Linear Regression - Robust standard error

Jorge · Post by **Jorge** » Thu Apr 01, 2021 8:57 pm

Dear Jamovi team,

Thank you for making jamovi available. I teach statistics to economics, business and international relations students and we've been using for (way too many) years SPSS at the undergraduate level.

I recently heard about jamovi and I am very interested in replacing SPSS by jamovi in my classes. However, in regression analysis, we use the robust standard error of the coefficients (in fact, the White-Huber estimator for standard error) a lot. This is a very importance feature for economics, business and international relations students as the robust standard error corrects for misspecifications and deals with heteroskedasticity.

While this is available in SPSS (in GLM), I couldn't find it in jamovi. In jamovi, we have the possibility of testing for homoskedasticity (with the moretests module), but it would be relevant to apply the robust estimator in case the test points out for the existence of heteroskedasticity.

Could you please help me and tell me how to find such a feature? In the event jamovi does not include that, could you please tell me if you plan to include it in next versions (because I am preparing the fall semester and would like to use jamovi)?

Thank you

Post by **jonathon** » Fri Apr 02, 2021 10:03 pm

hi jorge,

i don't know much about the particular measure. if you have time, i'm happy to work with you in having it included in moretests.

cheers

jonathon

Jorge · Post by **Jorge** » Sat Apr 03, 2021 6:10 pm

Hi Jonathon,

Thank you for your quick and kind reply.

I am sorry if I will write things that you are already familiar with, but I just want you to understand the issue. I will try to make it short:

The linear regression model Y=XB+u allows us to estimate coefficients B (Column estimate in jamovi) and the corresponding standard errors (Column SE in jamovi). This model only works if some assumptions are met, namely that u is homoscedastic (that is, the variance of u is constant).

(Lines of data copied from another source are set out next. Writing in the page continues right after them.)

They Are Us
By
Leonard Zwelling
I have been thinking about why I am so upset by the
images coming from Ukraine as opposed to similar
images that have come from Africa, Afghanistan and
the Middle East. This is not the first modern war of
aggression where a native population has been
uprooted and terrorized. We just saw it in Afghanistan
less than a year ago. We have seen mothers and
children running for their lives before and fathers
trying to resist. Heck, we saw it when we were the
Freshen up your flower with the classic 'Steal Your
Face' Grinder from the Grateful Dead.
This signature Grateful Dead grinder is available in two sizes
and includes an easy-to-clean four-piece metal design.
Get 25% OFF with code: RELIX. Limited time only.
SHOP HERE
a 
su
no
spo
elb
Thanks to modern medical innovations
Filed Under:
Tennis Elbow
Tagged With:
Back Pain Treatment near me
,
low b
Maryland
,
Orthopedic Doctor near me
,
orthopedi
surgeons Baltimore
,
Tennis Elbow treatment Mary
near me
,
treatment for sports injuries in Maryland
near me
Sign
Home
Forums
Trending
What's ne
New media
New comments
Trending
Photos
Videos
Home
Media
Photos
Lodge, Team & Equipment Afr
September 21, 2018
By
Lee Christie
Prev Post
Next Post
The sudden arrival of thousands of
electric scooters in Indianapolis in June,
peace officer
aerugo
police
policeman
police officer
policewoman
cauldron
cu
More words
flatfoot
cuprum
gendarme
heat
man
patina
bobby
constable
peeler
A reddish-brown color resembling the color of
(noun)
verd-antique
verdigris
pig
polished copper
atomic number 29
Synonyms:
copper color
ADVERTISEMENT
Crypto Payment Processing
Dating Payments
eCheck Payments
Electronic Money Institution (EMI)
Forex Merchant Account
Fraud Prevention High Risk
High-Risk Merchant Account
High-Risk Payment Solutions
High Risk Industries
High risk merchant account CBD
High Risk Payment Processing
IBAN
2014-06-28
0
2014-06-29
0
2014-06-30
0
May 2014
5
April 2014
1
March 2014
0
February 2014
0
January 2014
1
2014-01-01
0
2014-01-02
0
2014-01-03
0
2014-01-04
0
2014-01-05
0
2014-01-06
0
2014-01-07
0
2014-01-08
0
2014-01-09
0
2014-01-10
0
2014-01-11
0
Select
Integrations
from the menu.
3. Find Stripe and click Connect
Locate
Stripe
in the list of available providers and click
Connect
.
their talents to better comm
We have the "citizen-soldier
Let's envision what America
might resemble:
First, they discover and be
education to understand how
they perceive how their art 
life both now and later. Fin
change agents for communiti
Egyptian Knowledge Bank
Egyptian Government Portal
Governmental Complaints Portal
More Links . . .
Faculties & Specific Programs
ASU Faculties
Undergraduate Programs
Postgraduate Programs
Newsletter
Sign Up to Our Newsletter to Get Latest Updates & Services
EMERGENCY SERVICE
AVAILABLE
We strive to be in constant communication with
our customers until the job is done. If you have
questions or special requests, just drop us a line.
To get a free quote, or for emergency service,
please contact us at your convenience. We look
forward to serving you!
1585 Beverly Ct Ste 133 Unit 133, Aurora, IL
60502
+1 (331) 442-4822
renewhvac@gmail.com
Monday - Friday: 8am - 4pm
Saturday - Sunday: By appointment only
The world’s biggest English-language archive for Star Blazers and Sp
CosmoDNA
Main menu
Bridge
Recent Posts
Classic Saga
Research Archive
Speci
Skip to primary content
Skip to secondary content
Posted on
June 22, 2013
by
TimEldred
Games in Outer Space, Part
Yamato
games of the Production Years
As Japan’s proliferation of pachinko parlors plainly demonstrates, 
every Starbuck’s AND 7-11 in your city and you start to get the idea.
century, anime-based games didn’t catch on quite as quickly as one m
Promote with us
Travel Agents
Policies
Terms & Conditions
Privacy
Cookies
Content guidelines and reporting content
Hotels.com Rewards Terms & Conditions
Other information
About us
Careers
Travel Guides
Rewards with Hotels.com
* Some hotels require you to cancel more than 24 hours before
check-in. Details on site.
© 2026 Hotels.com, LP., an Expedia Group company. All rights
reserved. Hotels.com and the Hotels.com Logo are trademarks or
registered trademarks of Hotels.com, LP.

If u does not have a constant variance (we say, in this case, that there is heteroskedasticity), then the coefficients B remain the same but statistical inference is not consistent (meaning, e.g., that t-tests for individual significance do not work) as the standard errors of the B coefficients are not correctly estimated.

Heteroskedasticity happens in 99.9% of applications in economics, business and international relations, which explains why several statistical software includes tests for this (so does jamovi – we have the well-known Breusch-Pagan test in moretests). In fact, heteroskedasticity is so common that most people in these areas simply use the robust estimator and don’t check it with the appropriate test. Journals in these areas always want us to replicate regression results with the robust estimator, because results without it may not be trusted.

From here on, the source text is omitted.